Ce service commencé à Tours par la délégation ne donnait pas toute
satisfaction, puisque du 26 octobre au 12 novembre, jour de mon départ,
Paris n'avait reçu aucun message par pigeon.
Mis en demeure par M. Stéenackers, directeur des télégraphes et des
postes de la délégation, de fournir un spécimen de ma
photomicroscopie sur pellicule, l'exemplaire que je produisis fut trouvé
tout à fait satisfaisant et la photographie sur papier fut abandonnée pour
les dépêches. Ma pellicule, outre son extrême légèreté, présentait
l'immense avantage de ne poser en moyenne que deux secondes, tandis
que le papier nécessitait plus de deux heures, vu la mauvaise saison; de
plus, sa transparence donnait un excellent résultat à l'agrandissement
qui se faisait à Paris au moyen de la lumière électrique.
Aidé par mes collaborateurs j'organisai immédiatement le travail de la
reproduction des dépêches officielles et privées, qui devait être si utile
à la défense nationale et aux familles. A partir de ce moment, je fus
seul à les exécuter sous le contrôle éclairé de M. de Lafollye, inspecteur
des télégraphes, chargé par la délégation du service des dépêches par
pigeons voyageurs. Sur ses avis le travail originaire fut modifié, et le
résultat, eu égard au peu de matériel que nous avions pu sauver, fut une
production plus rapide et plus économique.
Les journaux ayant fait connaître que les Prussiens s'étaient emparés
d'une grande partie de mon matériel, je me fais plaisir de dire ici que M.
Delezenne, et M. Dreux, agent de change à Bordeaux, tous deux
amateurs distingués de photographie, offrirent avec empressement à
l'administration des appareils semblables à ceux que je possédais, et ils
furent mis à ma disposition.
Le stock des dépêches fut promptement écoulé.

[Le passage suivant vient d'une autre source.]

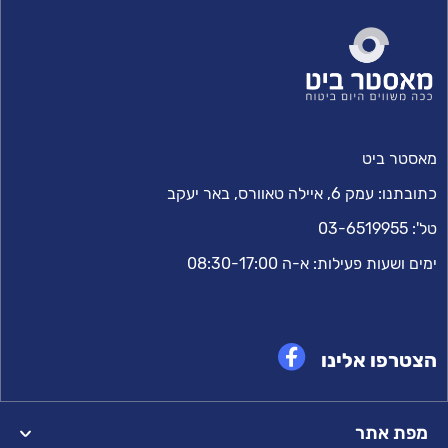
מאסטר ביט
כתובתנו:
עמק 6, איילה טאוורס, באר יעקב
טל':
03-6519955
ימים ושעות פעילות: א-ה 08:30-17:00
הצטרפו אלינו
מפת אתר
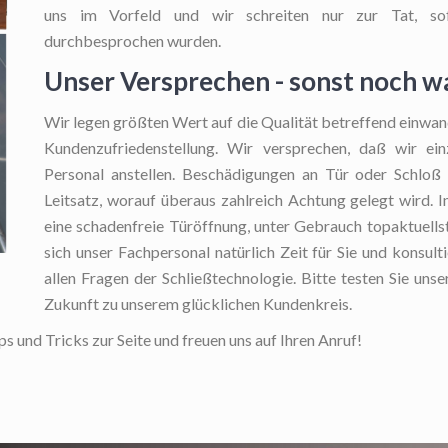
uns im Vorfeld und wir schreiten nur zur Tat, so
durchbesprochen wurden.
Unser Versprechen - sonst noch w
Wir legen größten Wert auf die Qualität betreffend einwand
Kundenzufriedenstellung. Wir versprechen, daß wir ein
Personal anstellen. Beschädigungen an Tür oder Schloß z
Leitsatz, worauf überaus zahlreich Achtung gelegt wird. In
eine schadenfreie Türöffnung, unter Gebrauch topaktuells
sich unser Fachpersonal natürlich Zeit für Sie und konsult
allen Fragen der Schließtechnologie. Bitte testen Sie unse
Zukunft zu unserem glücklichen Kundenkreis.
 und Tricks zur Seite und freuen uns auf Ihren Anruf!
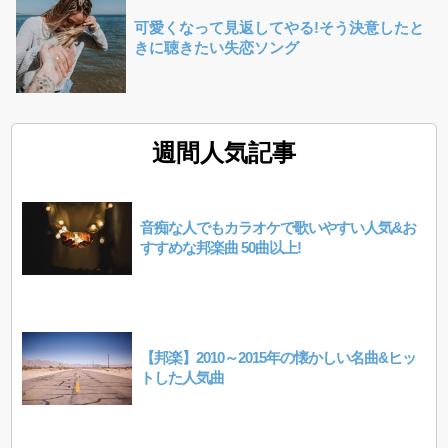
可愛くなって見返してやる!そう決意したと
きに聴きたい失恋ソング
週間人気記事
音痴な人でもカラオケで歌いやすい人気&お
すすめな邦楽曲 50曲以上!
【邦楽】2010～2015年の懐かしい名曲&ヒッ
トした人気曲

Je suis heureux de
pouvoir affirmer qu'activement secondé par mes collaborateurs, aucun
retard ne s'est produit dans mon travail; mais le déplacement de la
délégation et surtout le froid intense qui paralysait les pigeons ont créé
de sérieuses difficultés.
Lorsque rien n'entravait le vol de ces intéressants messagers, la rapidité
de la correspondance était vraiment merveilleuse. Je puis pour ma part
en citer un exemple.
Manquant de certains produits chimiques, notamment de coton
azotique que je ne pouvais me procurer à Bordeaux, je les demandai par
dépêche-pigeon le 18 janvier à MM. Poullenc et Wittmann, à Paris, en
les priant de me les expédier par le premier ballon partant. Le 24
janvier les produits étaient rendus à mes ateliers à Bordeaux. Le pigeon
n'avait mis que douze heures pour franchir l'espace de Poitiers à Paris.
La télégraphie ordinaire et le chemin de fer n'eussent pas fait mieux.
Les dépêches officielles ont été exécutées avec une rapidité surprenante.